Task prompt: Apart from the pictures, every entry below should be repeated exactly.
'''
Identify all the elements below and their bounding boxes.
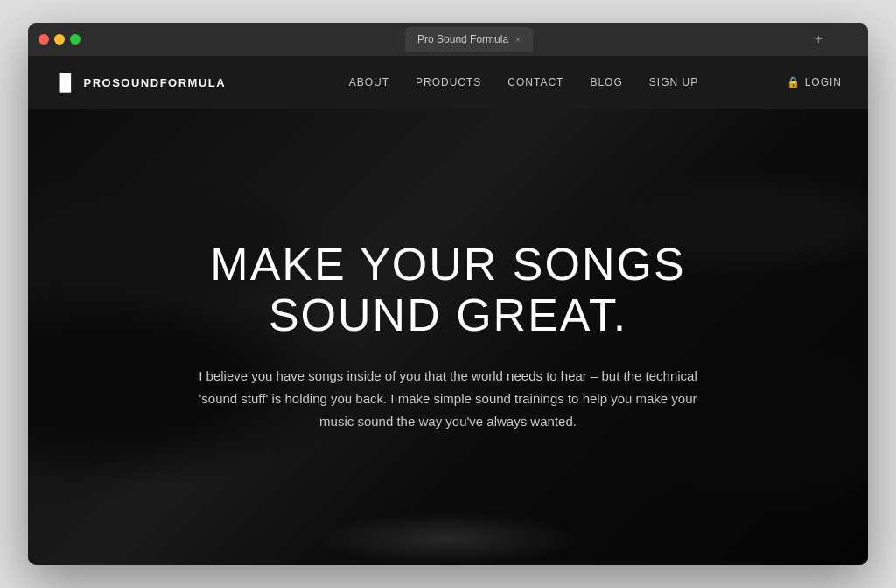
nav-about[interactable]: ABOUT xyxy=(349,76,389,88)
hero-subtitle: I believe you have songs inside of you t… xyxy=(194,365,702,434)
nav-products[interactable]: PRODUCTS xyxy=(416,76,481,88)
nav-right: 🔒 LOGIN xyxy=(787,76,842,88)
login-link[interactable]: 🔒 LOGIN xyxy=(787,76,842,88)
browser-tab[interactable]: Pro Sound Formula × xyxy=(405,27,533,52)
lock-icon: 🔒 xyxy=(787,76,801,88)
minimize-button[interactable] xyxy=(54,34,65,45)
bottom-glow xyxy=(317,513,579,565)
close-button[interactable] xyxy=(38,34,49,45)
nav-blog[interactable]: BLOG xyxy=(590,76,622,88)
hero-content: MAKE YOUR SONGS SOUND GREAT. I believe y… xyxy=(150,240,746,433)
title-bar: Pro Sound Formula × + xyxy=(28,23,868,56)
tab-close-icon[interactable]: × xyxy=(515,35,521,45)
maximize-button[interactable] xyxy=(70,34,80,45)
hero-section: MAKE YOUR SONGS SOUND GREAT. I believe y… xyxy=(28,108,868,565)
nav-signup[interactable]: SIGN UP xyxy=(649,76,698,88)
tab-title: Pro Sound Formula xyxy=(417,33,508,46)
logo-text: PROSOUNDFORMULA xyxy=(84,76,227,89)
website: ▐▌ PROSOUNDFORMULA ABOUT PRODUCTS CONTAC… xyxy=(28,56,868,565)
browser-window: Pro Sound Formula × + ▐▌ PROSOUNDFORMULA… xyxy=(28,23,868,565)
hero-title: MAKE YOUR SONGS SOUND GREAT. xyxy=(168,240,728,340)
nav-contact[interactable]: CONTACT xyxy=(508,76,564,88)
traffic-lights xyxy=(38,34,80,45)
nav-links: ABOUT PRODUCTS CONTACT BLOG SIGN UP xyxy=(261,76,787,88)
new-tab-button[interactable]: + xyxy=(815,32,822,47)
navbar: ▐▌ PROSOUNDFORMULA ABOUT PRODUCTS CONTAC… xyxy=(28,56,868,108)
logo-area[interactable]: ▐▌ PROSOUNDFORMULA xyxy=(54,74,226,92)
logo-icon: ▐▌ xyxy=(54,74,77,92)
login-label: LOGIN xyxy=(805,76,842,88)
'''
Solution to the exercise:
Identify all the elements below and their bounding boxes.
nav-about[interactable]: ABOUT xyxy=(349,76,389,88)
hero-subtitle: I believe you have songs inside of you t… xyxy=(194,365,702,434)
nav-products[interactable]: PRODUCTS xyxy=(416,76,481,88)
nav-right: 🔒 LOGIN xyxy=(787,76,842,88)
login-link[interactable]: 🔒 LOGIN xyxy=(787,76,842,88)
browser-tab[interactable]: Pro Sound Formula × xyxy=(405,27,533,52)
lock-icon: 🔒 xyxy=(787,76,801,88)
minimize-button[interactable] xyxy=(54,34,65,45)
bottom-glow xyxy=(317,513,579,565)
close-button[interactable] xyxy=(38,34,49,45)
nav-blog[interactable]: BLOG xyxy=(590,76,622,88)
hero-content: MAKE YOUR SONGS SOUND GREAT. I believe y… xyxy=(150,240,746,433)
title-bar: Pro Sound Formula × + xyxy=(28,23,868,56)
tab-close-icon[interactable]: × xyxy=(515,35,521,45)
maximize-button[interactable] xyxy=(70,34,80,45)
hero-section: MAKE YOUR SONGS SOUND GREAT. I believe y… xyxy=(28,108,868,565)
nav-signup[interactable]: SIGN UP xyxy=(649,76,698,88)
tab-title: Pro Sound Formula xyxy=(417,33,508,46)
logo-text: PROSOUNDFORMULA xyxy=(84,76,227,89)
website: ▐▌ PROSOUNDFORMULA ABOUT PRODUCTS CONTAC… xyxy=(28,56,868,565)
browser-window: Pro Sound Formula × + ▐▌ PROSOUNDFORMULA… xyxy=(28,23,868,565)
hero-title: MAKE YOUR SONGS SOUND GREAT. xyxy=(168,240,728,340)
nav-contact[interactable]: CONTACT xyxy=(508,76,564,88)
traffic-lights xyxy=(38,34,80,45)
nav-links: ABOUT PRODUCTS CONTACT BLOG SIGN UP xyxy=(261,76,787,88)
new-tab-button[interactable]: + xyxy=(815,32,822,47)
navbar: ▐▌ PROSOUNDFORMULA ABOUT PRODUCTS CONTAC… xyxy=(28,56,868,108)
logo-area[interactable]: ▐▌ PROSOUNDFORMULA xyxy=(54,74,226,92)
logo-icon: ▐▌ xyxy=(54,74,77,92)
login-label: LOGIN xyxy=(805,76,842,88)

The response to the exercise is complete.